General Context

Bringing new medical products to patients is a long and complex process. Once a promising compound has been discovered, and its mechanisms of action and potential efficacy are well understood, it is moved to the clinical trial phase. These phases are split as follows:

Phase 1 determines if a drug is safe to use on humans, by targeting multiple dosing regimens. Around 50 patients are in these trials.
Phase 2 tests the efficacy of therapeutic doses on patients. The goal is to assess if the drug has any efficacy, and its potential side effects. This usually involves a couple of hundred patients.
Phase 3 determines the effectiveness of the drug at therapeutic doses on a couple of thousands of patients.

The drug can be deployed on the market only after a successful phase 3, after which it will be continuously monitored for long-term side effects. Most drug candidates never make it to the end of Phase 3.

Quantum computers are expected to improve many parts of the pharmaceutical pipeline.

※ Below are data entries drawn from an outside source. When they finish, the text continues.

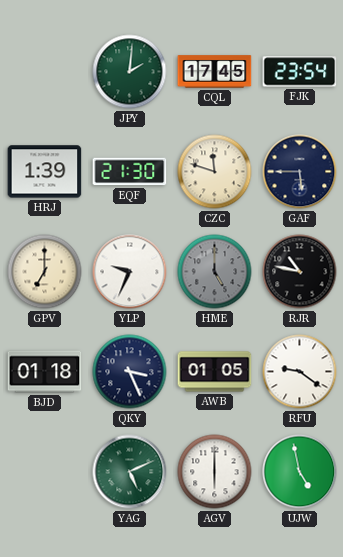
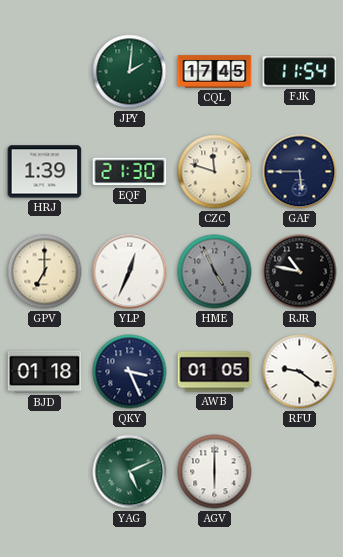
FJK: 23:54 -> 11:54
YLP: 9:34 -> 12:34
HME: 5:00 -> 4:56
UJW: 4:58 -> none
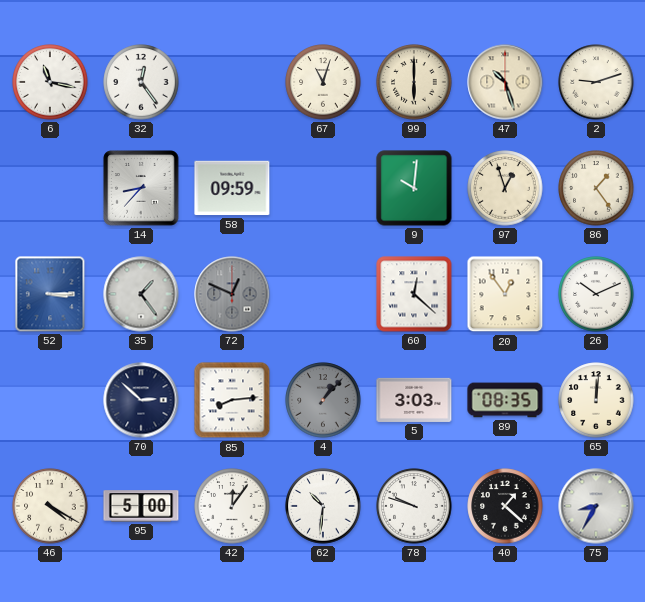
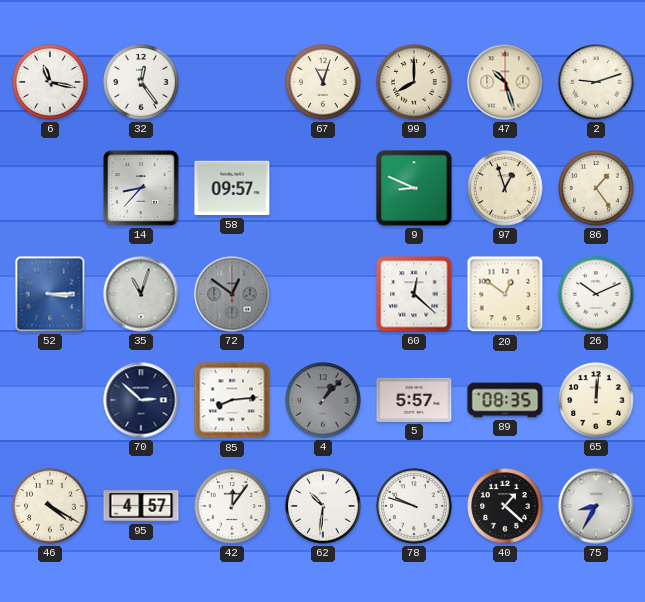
99: 6:00 -> 8:00
58: 09:59 -> 09:57
9: 10:01 -> 8:49
35: 1:24 -> 11:03
72: 12:49 -> 12:51
20: 12:54 -> 12:51
5: 3:03 -> 5:57
95: 5:00 -> 4:57
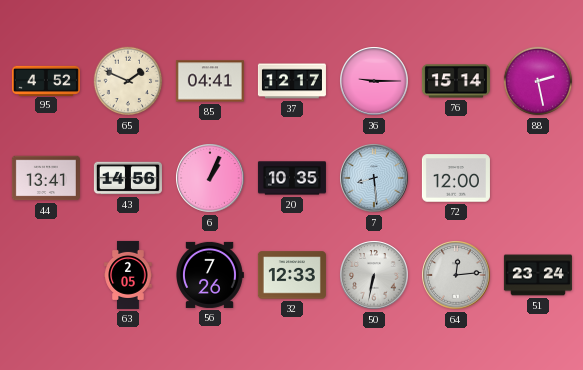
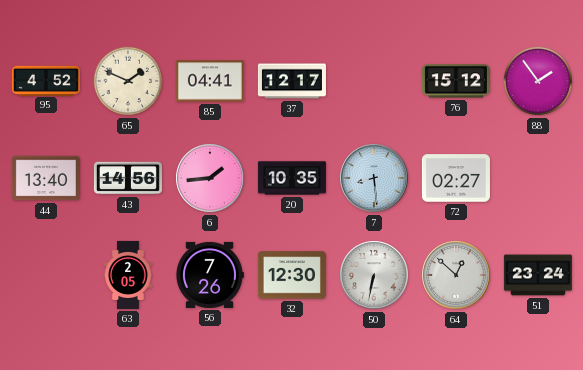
36: 9:15 -> none
76: 15:14 -> 15:12
88: 2:28 -> 1:54
44: 13:41 -> 13:40
6: 1:04 -> 1:44
72: 12:00 -> 02:27
32: 12:33 -> 12:30
64: 12:14 -> 12:52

They are especially promising for one of the most crucial parts of the pharmaceutical pipeline: drug discovery. Quantum chemistry, protein-ligand docking, and other types of simulations are expected to benefit from upcoming quantum computers, leading to better drug candidates.

However, there is another area where quantum computing may be helpful. While relying on a small amount of data, this area must answer some of the most important and difficult questions: What should be the dosage when switching from animals to human testing? What dosage should participants take in Phase 2 trials, where efficacy is assessed? If the dosage is too low, efficacy will be limited. If the dosage is too high, side effects may become predominant. The scientific field in charge of answering these questions is called pharmacokinetics and pharmacodynamics (PK/PD).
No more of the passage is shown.